▶ _Record extracts_:
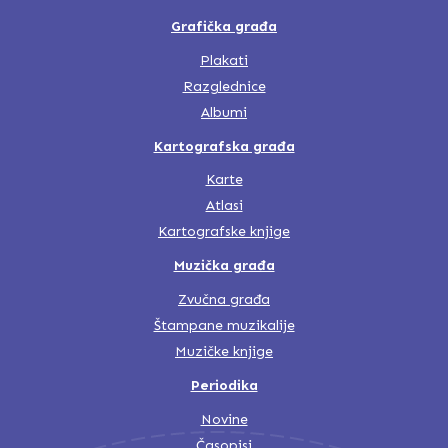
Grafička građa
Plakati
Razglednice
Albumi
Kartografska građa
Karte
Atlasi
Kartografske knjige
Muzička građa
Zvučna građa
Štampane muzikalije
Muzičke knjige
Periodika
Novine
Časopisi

---

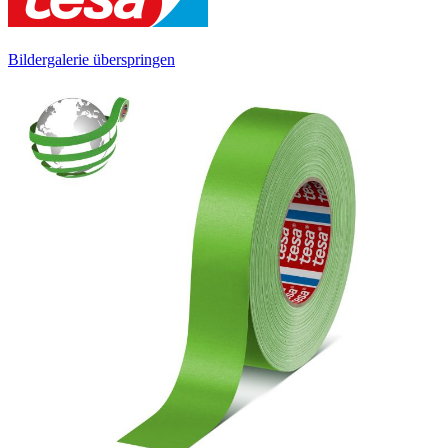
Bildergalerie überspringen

▶ _Requirement_: In how many lines of the records does the string "knjige" occur? Answer with the number alone.

▶ _Solution to the problem_: 2